Yeah. And I guess, Bryan, you asked what kind of levers do we have in, you know, uncertain environments to the extent we need to pull levers. I think the headline I would first say is that we will not do anything which will impair our ability to grow over the long term. I think that's super important. But all of that being said, there are several levers we've got. We got levers which we in terms of taking a look at where are we spending our dollars Are they in favor with our customers? Are there things which, you know, are going to deliver returns in the near term, medium term, or long term?
And we will pull those levers. This could be across all our expense line items, everything from personnel, to our, you know, our a and m spend to our T and E, pro fees, you name it, right, at the end of the day. And also remember, we do have a component of our revenues, which come with know, cost of goods sold. And so if to the extent you're asking what kind of levers are there because revenue is not to actually decline, you know, revenues coming down has a natural effect of bringing cost of goods sold down as well. So sufficient levers. You know, we'll never be complacent around this.
I do want to leave you with one thought, which is we do care about investing for the long term, and that's something we will continue to do. Through up and down cycles because the set of opportunities in front of us is so big that we shouldn't lose sight of that.
Devin Corr: You very much. Michael, any closing comments?

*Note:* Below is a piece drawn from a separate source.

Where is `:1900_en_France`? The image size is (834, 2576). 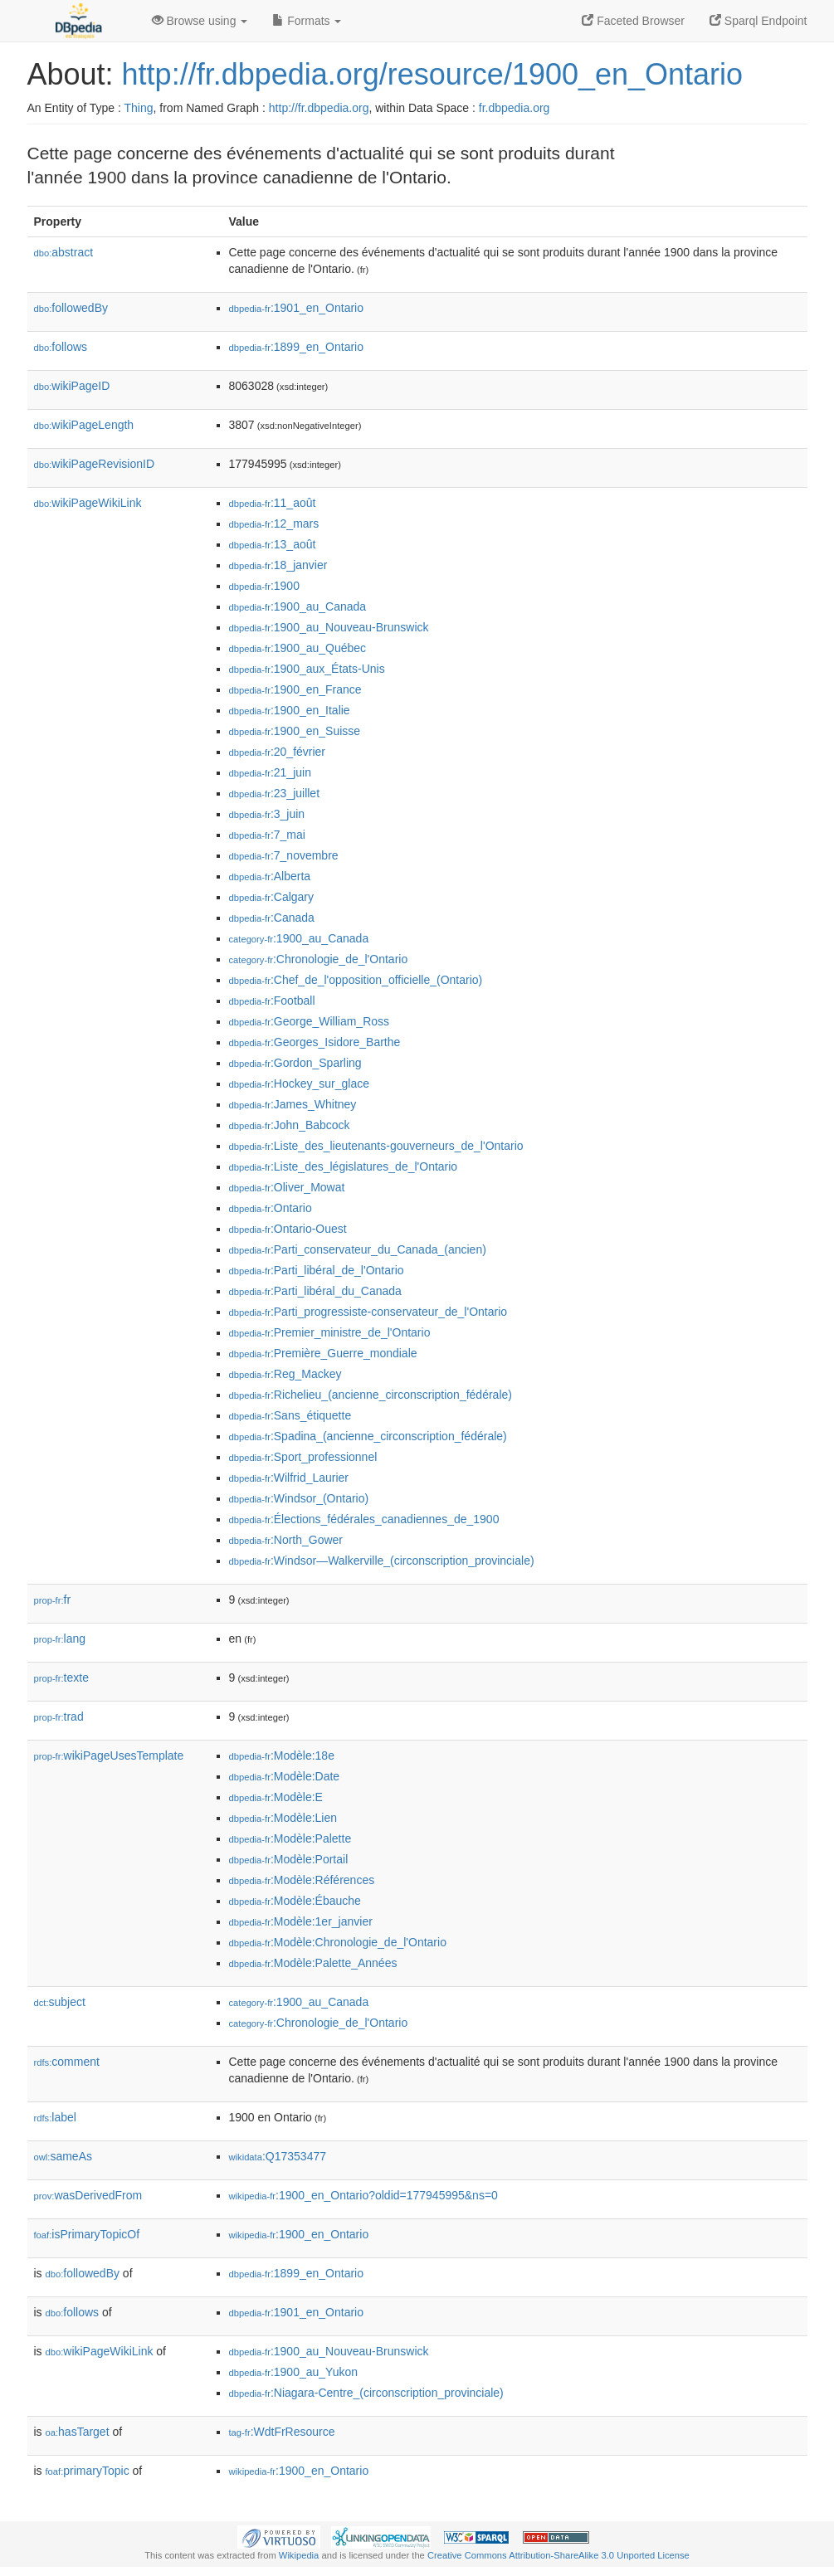
:1900_en_France is located at coordinates (295, 689).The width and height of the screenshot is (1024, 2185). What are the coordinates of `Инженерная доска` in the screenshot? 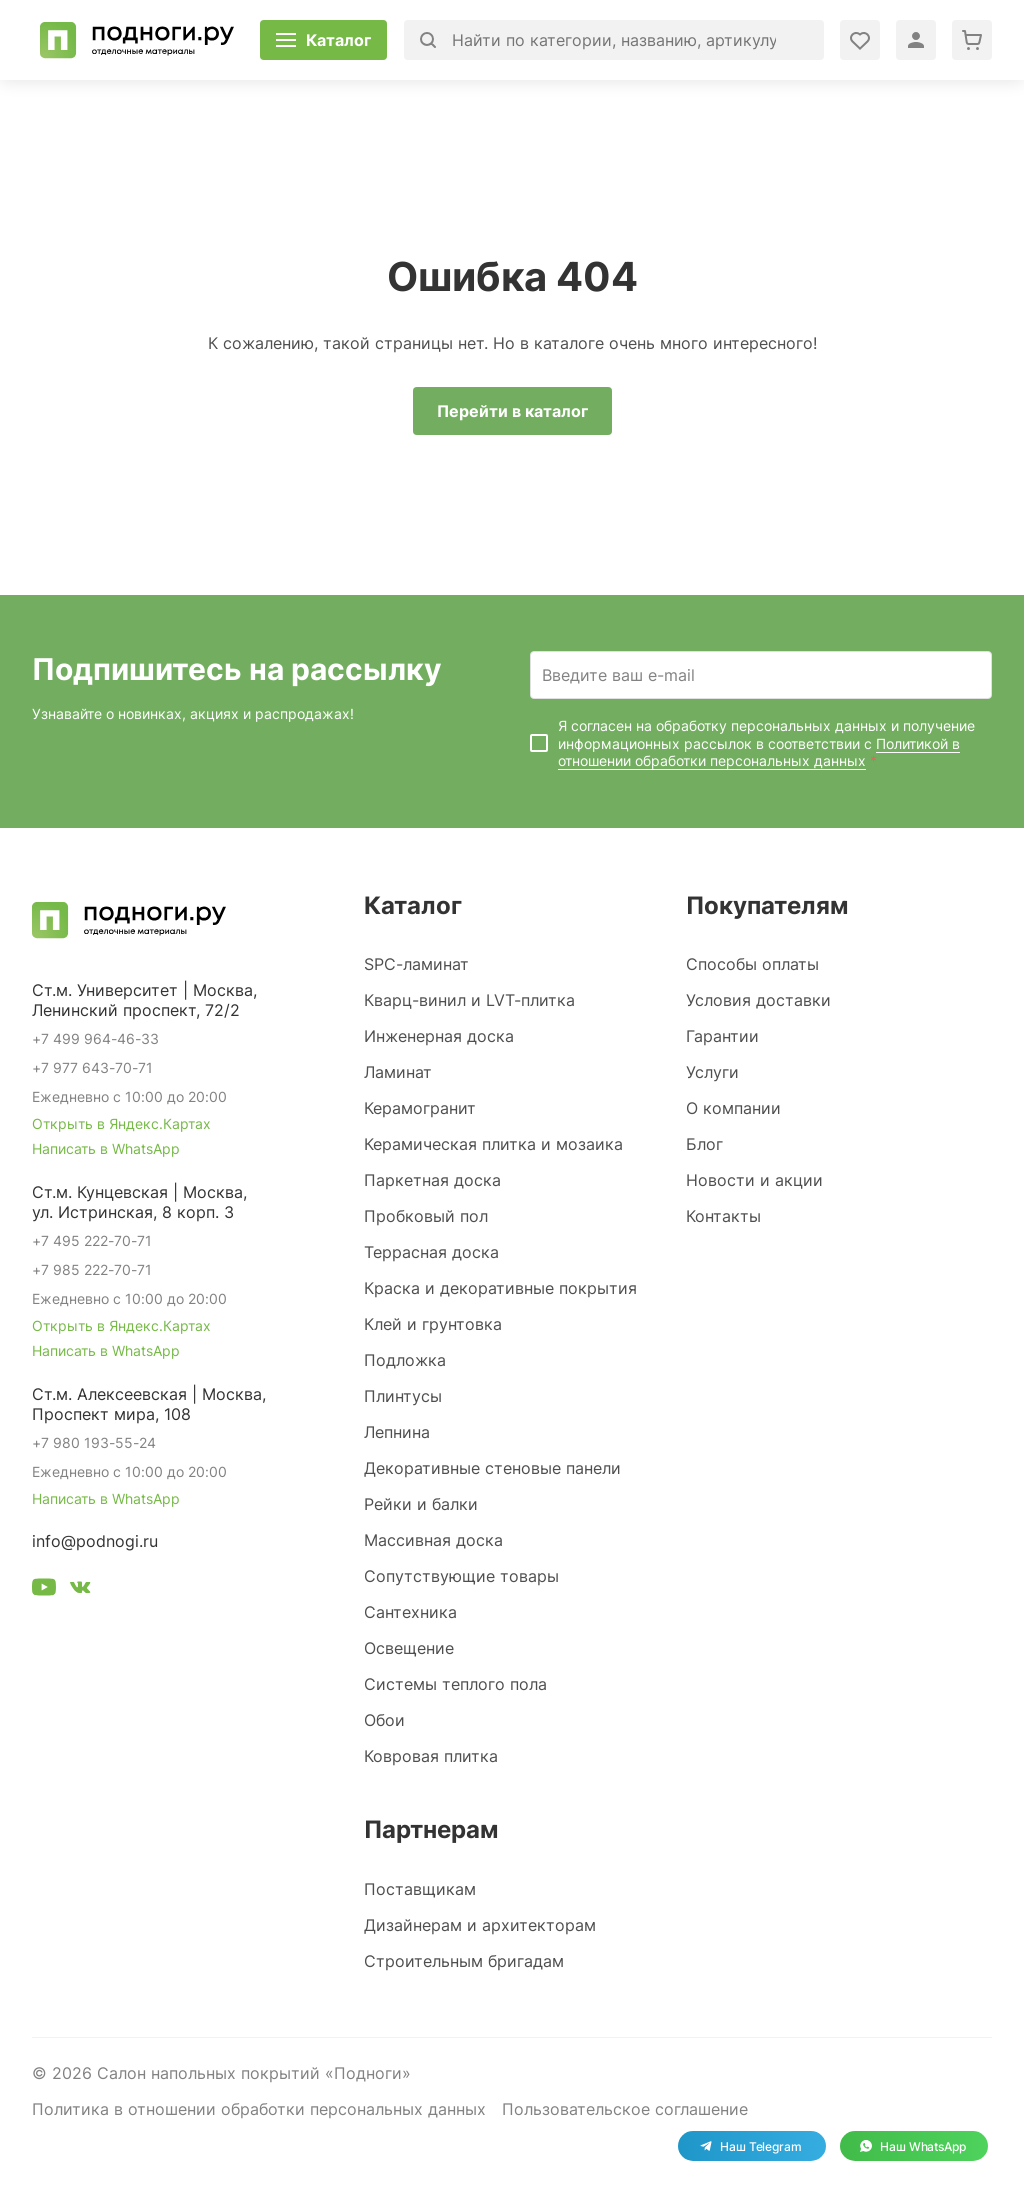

Michael Miebach: Yes. Yes. So we just spent the past hour talking about our diverse global business and how we're winning in the market. None of this is possible, of course, with our colleagues around the world, the dedicated teams. I mentioned it twice earlier in my remarks, and we're we're proud about the work that's being done for our customers. We're also grateful for your support. Thank you for the dialogue and the great questions. We're gonna speak to you in a quarter from now. Thank you very much. Thanks, everyone.
Operator: This concludes today's conference call. You may now disconnect.